Any split lens has similarity,
Some more, some less.
They synthesize a telescope
And take me to the camera that I haven't been close to.

TRANSLATION: STANLEY BARKAN






Profound Words Asleep
The Prologue of a Group of Twenty Poems

Underneath the earth in deep sleep,
in an illusory world of assumptions,
the soul trudges to knock on the door of history.
Time cleanses darkness before the rosy dawn rises.

Fragments of memories are recovered forming pictures,
showing the images of our predecessors thousands of years ago.
Not many have ever witnessed
the resurrection of spirits in the ruins.

Violent lightning stimulates sleeping hormones;
and the words sprout from the decayed tree roots.
Eyes from the tree branches sparkle and pay tribute from the high place.
Tears from the vault of heaven soothe our dry throats.
People suffer from irregular sleeplessness.
They sleepwalk,   go through outer prosperity,
but look for belief on the brink.
Swans seek solitude while the sea calls out.

The wheels of time lose their direction.
Fierce winds disrupt calmness and curl up waves.
Violent streams of rain drown flowers just poking out of the soil.
Embankment is no longer on shore;
the ocean is no longer there in the sea.

Pain and drunkenness spread wings of dreams.
Branches and leaves grow strongly out of rotting logs.
Postmodernism brims with spirit.
Symbols for decrees fill the paper.
Saliva and salt are cast onto barren lands.

Utterances throughout the millennia permeate paper and ink.
Asleep, the profound words awake from deep inside the walls.
Eyes from the grave gaze out in fright.
Trembling hands stretch into the noon sunlight and the library.
Dawn and dusk tell.

TRANSLATION: NOAH

ANNA KEIKO


ANNA KEIKO, pseudonym for Wang Xianglian, was born in Wuyuan, Jiangxi Province, but lives in Shanghai.
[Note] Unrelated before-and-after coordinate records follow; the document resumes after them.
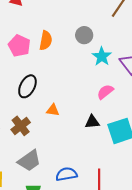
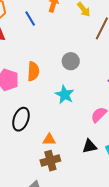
cyan star: (102, 56) -> (65, 95), moved
brown cross: (21, 126) -> (50, 161), moved, turned 30

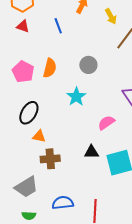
blue line: (30, 18) -> (58, 26), moved
orange triangle: (49, 140) -> (39, 136), moved

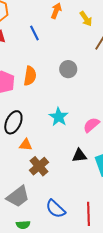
cyan star: (76, 97) -> (59, 117), moved
brown cross: (50, 159) -> (39, 166), turned -30
blue semicircle: (63, 203) -> (56, 209), turned -125

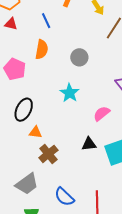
orange semicircle: (30, 76) -> (42, 49), moved
cyan star: (59, 117) -> (70, 93), moved

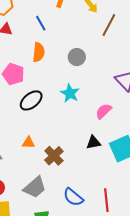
black ellipse: (24, 110) -> (31, 100), moved, turned 30
orange triangle: (36, 132) -> (28, 143), moved

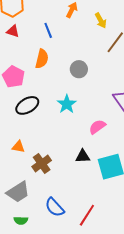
red line: (106, 200) -> (87, 215), turned 30

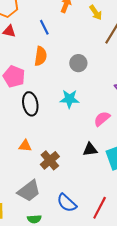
cyan star: (67, 104) -> (69, 99), turned -30
black ellipse: (27, 105) -> (30, 104), turned -65

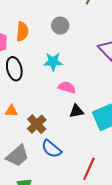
orange semicircle: (41, 56) -> (22, 32), moved
pink semicircle: (102, 119) -> (67, 87), moved, turned 60
blue semicircle: (67, 203) -> (51, 149), moved

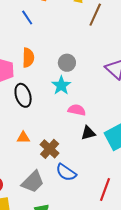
gray circle: (60, 26) -> (67, 63), moved
cyan star: (53, 62) -> (61, 85), turned -30

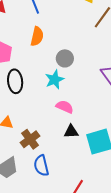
orange semicircle: (28, 58) -> (37, 36), moved
blue semicircle: (66, 172) -> (41, 166), turned 30

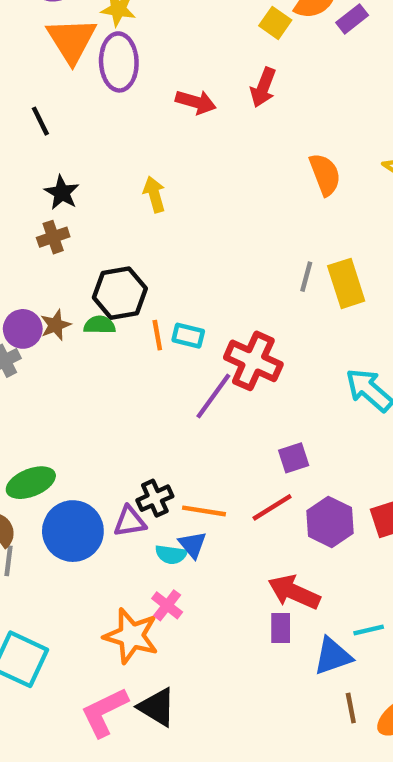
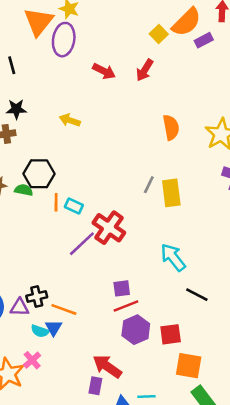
black star: (62, 193) -> (16, 109), turned 30
yellow arrow: (154, 194) -> (70, 120), turned -66
red line: (272, 507) -> (126, 306), moved

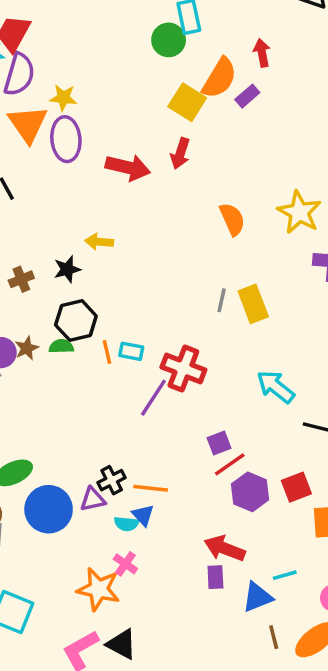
yellow square: (159, 34) -> (187, 102), size x1.5
red arrow: (104, 71) -> (128, 167), size x1.4
black star: (16, 109) -> (67, 269), moved

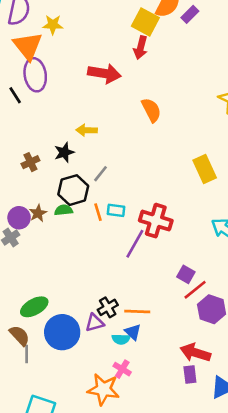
purple ellipse: (66, 139) -> (35, 75), moved
red arrow: (180, 153) -> (141, 48), moved
orange semicircle: (232, 219) -> (151, 110), moved
gray line: (222, 300) -> (101, 174), moved, turned 30
purple square: (219, 443) -> (186, 274), turned -36

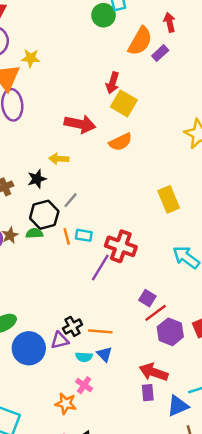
yellow square: (145, 22) -> (124, 103), moved
red arrow: (104, 73) -> (80, 124), moved
orange semicircle: (151, 110) -> (120, 142), turned 90
blue triangle: (133, 332) -> (105, 354), moved
orange star: (103, 389) -> (66, 404), size x0.7

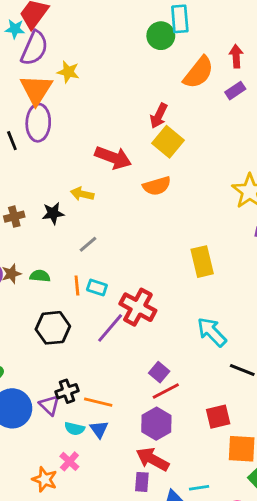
purple rectangle: (160, 53) -> (235, 91), moved
black hexagon: (44, 215) -> (53, 328), moved
purple hexagon: (170, 332) -> (156, 424), moved
purple triangle: (60, 340) -> (49, 405), turned 48

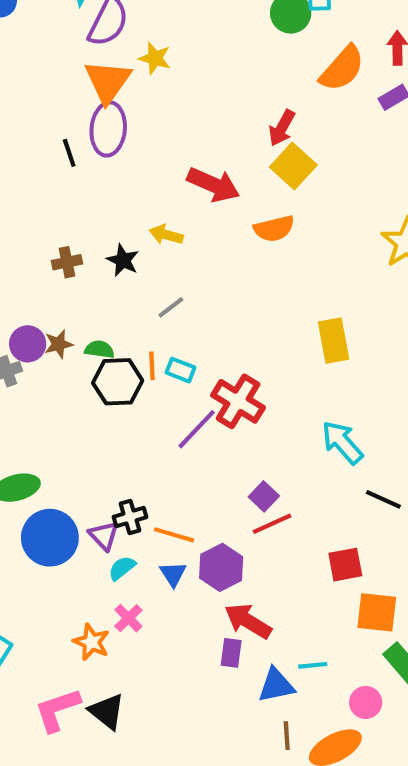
black star: (53, 213) -> (123, 260), turned 30
black hexagon: (53, 328) -> (118, 382), moved
purple hexagon: (156, 424) -> (221, 567), moved
cyan semicircle: (75, 429) -> (122, 568), moved, turned 126

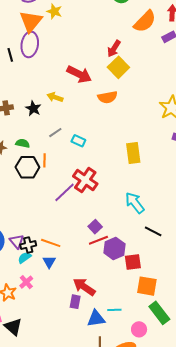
green semicircle: (100, 349) -> (23, 143), moved
cyan rectangle: (181, 370) -> (78, 141), moved
black cross: (130, 517) -> (28, 245), moved
purple hexagon: (221, 567) -> (115, 248), moved

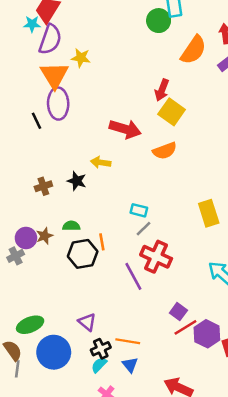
gray line: (55, 133) -> (144, 229), moved
purple line: (64, 192) -> (133, 276), turned -65
purple triangle: (17, 241) -> (87, 322), moved

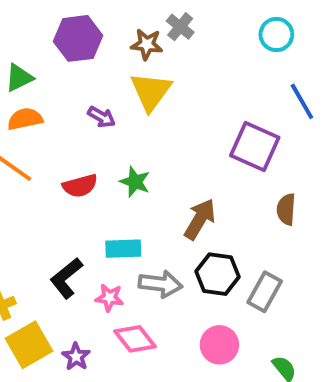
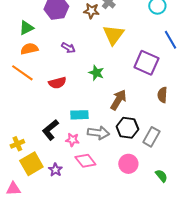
yellow triangle: (151, 91) -> (113, 35), moved
green star: (135, 182) -> (96, 73), moved

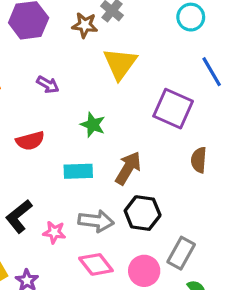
cyan rectangle: (79, 115) -> (78, 171), moved
gray rectangle: (151, 137) -> (181, 253), moved
pink diamond: (85, 161) -> (96, 264), moved

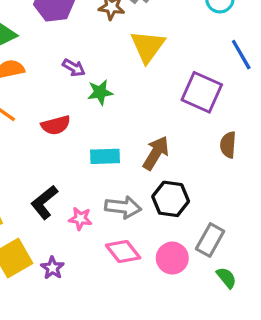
green star: (93, 125) -> (100, 92), moved, turned -30

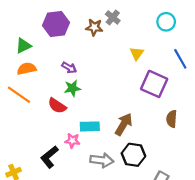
yellow triangle: (148, 46) -> (137, 53), moved, size x0.6
green star: (100, 92) -> (72, 88), moved
red semicircle: (56, 125) -> (57, 106), turned 48
pink star: (80, 219) -> (72, 141), moved

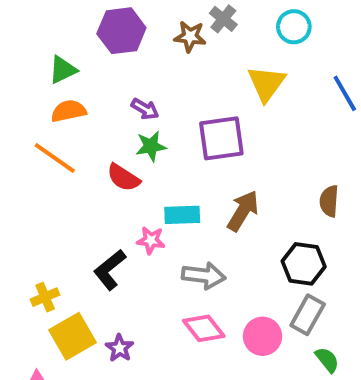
cyan circle: (166, 22) -> (294, 27), moved
yellow triangle: (137, 53) -> (266, 84), size x1.5
purple square: (154, 84) -> (221, 138), moved, turned -32
black hexagon: (133, 155) -> (304, 264), moved

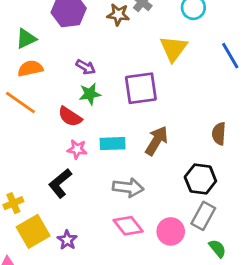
pink star: (151, 240) -> (77, 149), moved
She is member of Shanghai Pudong Writers Association, president and editor-in-chief of the Shanghai Spring Breeze Literature Association, vice president of the Shanghai Haipai Poetry Society and represents in China the international cultural association ITHACA. Her poetry appeared in more than 50 publications in China and abroad, including in the "American Poetry" magazine, at a French poetry blog Arbresalettres, in "Universal India”, in “The World Journal of the Philippines", in the "New Zealand Herald", in “Overseas phoenix poetry”, in “British translation society”, in “Canadian literary poetry society”, the “Jiangnan Times” and “Yangtze River”. A large number of her poems have been published in Chinese, English, French, German, Dutch, Hindi, Arabic… She received many awards. In 2019, the Silver Prize of the first "Zuolong Right Tiger Cup International Poetry Competition", the second prize of the Shanghai Folk Poetry Competition and the National Network Popularity Award. Her poetry collection "Deep Sleeping Language," has been broadcast by Shanghai People's Broadcasting Station. Anna Keiko is also author of prose, lyrics, essays, comedy and drama. She is an active international poetry promoter. In collaboration with the Spanish cultural organization ITHACA, she publishes since 2018 weekly in Chinese the Poem of the Week, so far poetry from more than 54 poets from 21 countries.